This month I ask the Muses and myself (and you, if you’re listening and want to play along) to give a shout out to and for a few poets craving a wave. They may be your favorite go-to poets for lonely days and nights. It could be they wrote a few poems that you keep picking up for a pick-me-up. Or as with me, maybe one or two of your poets this month are new-ish to you, a welcome breath of spring. Whoever floats your lyrical boat, for National Poetry Month let’s give it up for all poets everywhere and from all time striving to leave a line that will be remembered.
To kick it off, I offer you these four poets as worthy of the Muses:
- Kobayashi Issa (1763-1828) was one of the four great haiku poets of Japan and, for me, the most accessible.
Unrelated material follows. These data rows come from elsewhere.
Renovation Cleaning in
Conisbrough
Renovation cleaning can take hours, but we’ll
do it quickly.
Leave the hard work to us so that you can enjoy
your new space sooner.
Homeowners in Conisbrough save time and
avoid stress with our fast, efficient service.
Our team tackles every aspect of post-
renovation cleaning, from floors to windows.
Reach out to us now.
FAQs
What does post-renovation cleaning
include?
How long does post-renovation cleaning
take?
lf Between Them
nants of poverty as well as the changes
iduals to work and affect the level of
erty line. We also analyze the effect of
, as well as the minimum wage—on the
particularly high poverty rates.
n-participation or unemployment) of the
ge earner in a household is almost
When I started diving into the world of haiku on Twitter several years ago, I not only found some fabulous poets writing today, but was introduced to the masters of days long past. Issa remains my favorite of the ancients for his quirky humor, sense of humanity, and down to earth style.
- Rainer Maria Rilke (1875 – 1926) is my life poet the way some people have a “life verse.” I’m partial to the translation by Robert Bly, since I am not fluent in German, the original language of most of his poems. Maybe this post will explain my connection to Rilke more than anything else I could write here.
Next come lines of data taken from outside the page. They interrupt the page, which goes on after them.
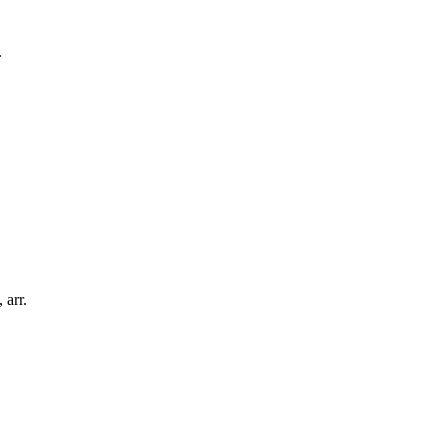
.
,
arr.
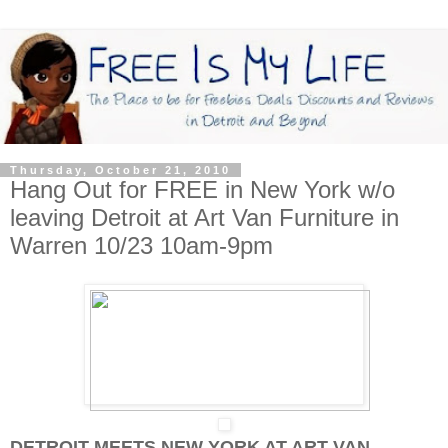
Thursday, October 21, 2010
Hang Out for FREE in New York w/o
leaving Detroit at Art Van Furniture in
Warren 10/23 10am-9pm
DETROIT MEETS NEW YORK AT ART VAN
Marge Piercy has written several poems that make me feel as if the top of my head were taken off (thanks, Emily Dickinson, for that image). She’s also written a few poems that make me bang my head on the desk and wonder if we’re from different planets. She challenges me. I like that. And I really really like this poem, which I have shared with many people over the past few years.
- Sarah McKinstry-Brown is new to me, that welcome breath of spring I mentioned earlier. Her chapbook “When You Are Born” has been sitting on my night stand for a while, but I only recently picked it up and started skimming through. And then that thing at the top of my head happened, so I had to Google her and find out who the heck this person was that could write things like this.
Now your turn… Which poets (or poems) blow the top of your head straight off?